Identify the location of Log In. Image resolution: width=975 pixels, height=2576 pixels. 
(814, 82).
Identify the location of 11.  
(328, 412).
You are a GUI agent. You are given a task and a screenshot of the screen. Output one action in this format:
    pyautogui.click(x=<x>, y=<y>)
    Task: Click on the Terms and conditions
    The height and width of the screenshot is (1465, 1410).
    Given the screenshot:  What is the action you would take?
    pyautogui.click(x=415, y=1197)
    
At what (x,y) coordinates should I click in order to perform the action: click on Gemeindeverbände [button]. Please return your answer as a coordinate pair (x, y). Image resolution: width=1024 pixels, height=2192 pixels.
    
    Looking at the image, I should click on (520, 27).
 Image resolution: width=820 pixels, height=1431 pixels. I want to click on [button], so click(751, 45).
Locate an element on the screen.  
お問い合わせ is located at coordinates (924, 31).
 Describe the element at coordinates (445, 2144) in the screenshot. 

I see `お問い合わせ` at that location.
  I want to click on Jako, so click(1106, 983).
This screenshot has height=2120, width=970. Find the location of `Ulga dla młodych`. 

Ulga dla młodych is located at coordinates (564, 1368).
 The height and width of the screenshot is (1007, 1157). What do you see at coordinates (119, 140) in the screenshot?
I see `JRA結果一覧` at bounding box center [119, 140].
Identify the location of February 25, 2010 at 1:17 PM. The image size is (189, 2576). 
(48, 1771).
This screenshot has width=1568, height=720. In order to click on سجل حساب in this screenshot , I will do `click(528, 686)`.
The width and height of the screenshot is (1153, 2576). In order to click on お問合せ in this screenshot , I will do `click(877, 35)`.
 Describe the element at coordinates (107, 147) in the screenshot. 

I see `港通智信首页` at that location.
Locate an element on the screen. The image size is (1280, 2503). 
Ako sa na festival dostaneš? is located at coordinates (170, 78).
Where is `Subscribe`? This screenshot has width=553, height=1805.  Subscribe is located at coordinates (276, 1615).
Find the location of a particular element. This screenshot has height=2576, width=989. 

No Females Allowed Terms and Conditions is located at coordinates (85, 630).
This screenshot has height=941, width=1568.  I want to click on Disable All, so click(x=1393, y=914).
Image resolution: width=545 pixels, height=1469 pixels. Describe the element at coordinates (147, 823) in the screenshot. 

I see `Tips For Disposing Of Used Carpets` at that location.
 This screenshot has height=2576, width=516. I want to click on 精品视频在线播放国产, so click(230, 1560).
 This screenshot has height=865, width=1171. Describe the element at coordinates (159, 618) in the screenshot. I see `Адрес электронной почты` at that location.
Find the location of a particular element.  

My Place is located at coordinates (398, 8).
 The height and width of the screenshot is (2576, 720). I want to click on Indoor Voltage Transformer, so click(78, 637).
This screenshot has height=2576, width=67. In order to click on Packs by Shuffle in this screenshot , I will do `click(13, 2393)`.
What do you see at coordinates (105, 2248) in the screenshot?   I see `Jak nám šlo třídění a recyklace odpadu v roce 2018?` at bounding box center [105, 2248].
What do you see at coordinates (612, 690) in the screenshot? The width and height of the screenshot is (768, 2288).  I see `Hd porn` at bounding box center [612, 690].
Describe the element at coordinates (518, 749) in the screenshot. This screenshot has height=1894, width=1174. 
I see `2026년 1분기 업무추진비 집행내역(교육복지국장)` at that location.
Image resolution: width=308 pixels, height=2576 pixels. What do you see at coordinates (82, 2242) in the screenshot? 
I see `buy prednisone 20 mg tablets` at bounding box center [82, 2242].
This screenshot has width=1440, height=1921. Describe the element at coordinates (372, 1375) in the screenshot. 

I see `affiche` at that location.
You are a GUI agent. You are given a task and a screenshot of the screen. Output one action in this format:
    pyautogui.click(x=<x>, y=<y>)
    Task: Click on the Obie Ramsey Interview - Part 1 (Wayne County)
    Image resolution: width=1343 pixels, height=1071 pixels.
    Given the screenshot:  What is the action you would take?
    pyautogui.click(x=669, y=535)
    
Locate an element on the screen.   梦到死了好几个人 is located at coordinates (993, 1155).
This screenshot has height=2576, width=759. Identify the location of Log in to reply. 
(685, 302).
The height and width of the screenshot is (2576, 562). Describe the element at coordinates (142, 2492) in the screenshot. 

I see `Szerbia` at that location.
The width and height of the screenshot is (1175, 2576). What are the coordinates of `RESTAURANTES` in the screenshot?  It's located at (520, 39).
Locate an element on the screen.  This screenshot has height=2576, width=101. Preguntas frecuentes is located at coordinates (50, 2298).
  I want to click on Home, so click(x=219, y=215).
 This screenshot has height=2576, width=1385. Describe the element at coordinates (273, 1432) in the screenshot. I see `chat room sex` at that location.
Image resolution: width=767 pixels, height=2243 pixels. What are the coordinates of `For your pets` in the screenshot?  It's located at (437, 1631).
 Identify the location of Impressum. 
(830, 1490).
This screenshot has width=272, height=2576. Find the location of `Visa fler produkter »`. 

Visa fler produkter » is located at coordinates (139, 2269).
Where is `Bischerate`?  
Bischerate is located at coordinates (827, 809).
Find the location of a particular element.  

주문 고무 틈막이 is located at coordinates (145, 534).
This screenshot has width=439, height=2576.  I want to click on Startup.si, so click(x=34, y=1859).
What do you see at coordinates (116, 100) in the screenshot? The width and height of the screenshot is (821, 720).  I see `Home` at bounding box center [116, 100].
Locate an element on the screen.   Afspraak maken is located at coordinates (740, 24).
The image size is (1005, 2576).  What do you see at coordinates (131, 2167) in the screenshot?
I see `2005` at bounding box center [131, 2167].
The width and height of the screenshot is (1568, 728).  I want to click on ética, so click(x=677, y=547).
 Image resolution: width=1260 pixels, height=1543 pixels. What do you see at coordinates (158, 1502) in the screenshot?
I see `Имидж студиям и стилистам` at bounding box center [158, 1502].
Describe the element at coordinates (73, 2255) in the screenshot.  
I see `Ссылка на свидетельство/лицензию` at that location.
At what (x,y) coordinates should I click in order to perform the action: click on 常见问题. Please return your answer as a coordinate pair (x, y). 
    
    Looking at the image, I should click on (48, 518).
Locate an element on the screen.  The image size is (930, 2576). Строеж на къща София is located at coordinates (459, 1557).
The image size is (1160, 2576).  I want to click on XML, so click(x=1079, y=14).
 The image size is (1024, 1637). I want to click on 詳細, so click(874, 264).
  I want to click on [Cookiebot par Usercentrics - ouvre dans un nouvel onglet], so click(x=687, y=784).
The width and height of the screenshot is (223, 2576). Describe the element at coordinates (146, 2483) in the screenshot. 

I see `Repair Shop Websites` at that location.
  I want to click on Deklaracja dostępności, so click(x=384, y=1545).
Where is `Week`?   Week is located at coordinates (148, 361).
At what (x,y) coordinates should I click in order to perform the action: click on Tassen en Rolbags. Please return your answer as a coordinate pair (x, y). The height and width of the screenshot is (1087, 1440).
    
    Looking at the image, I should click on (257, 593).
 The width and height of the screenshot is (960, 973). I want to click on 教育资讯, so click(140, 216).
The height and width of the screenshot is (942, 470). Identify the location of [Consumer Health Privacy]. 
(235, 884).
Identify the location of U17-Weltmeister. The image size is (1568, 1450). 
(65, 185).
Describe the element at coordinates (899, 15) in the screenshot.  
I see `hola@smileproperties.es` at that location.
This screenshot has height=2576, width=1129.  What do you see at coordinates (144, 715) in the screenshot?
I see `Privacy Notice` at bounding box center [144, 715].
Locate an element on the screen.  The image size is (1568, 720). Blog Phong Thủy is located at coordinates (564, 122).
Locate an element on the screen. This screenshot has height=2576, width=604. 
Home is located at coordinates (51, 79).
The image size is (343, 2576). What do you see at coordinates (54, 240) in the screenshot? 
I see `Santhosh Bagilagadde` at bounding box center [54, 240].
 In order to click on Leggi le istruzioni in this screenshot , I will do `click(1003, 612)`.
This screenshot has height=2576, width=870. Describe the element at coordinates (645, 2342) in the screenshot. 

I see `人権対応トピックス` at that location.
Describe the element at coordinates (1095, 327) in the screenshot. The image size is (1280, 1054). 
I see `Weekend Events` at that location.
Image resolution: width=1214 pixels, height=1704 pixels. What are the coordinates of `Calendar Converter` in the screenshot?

## Your goal
Only the lines from the one containing "This screenshot has height=2576, width=870." through the end of the material should be reproduced, exactly, with both ends included.

## Written answer
This screenshot has height=2576, width=870. Describe the element at coordinates (645, 2342) in the screenshot. 

I see `人権対応トピックス` at that location.
Describe the element at coordinates (1095, 327) in the screenshot. The image size is (1280, 1054). 
I see `Weekend Events` at that location.
Image resolution: width=1214 pixels, height=1704 pixels. What are the coordinates of `Calendar Converter` in the screenshot?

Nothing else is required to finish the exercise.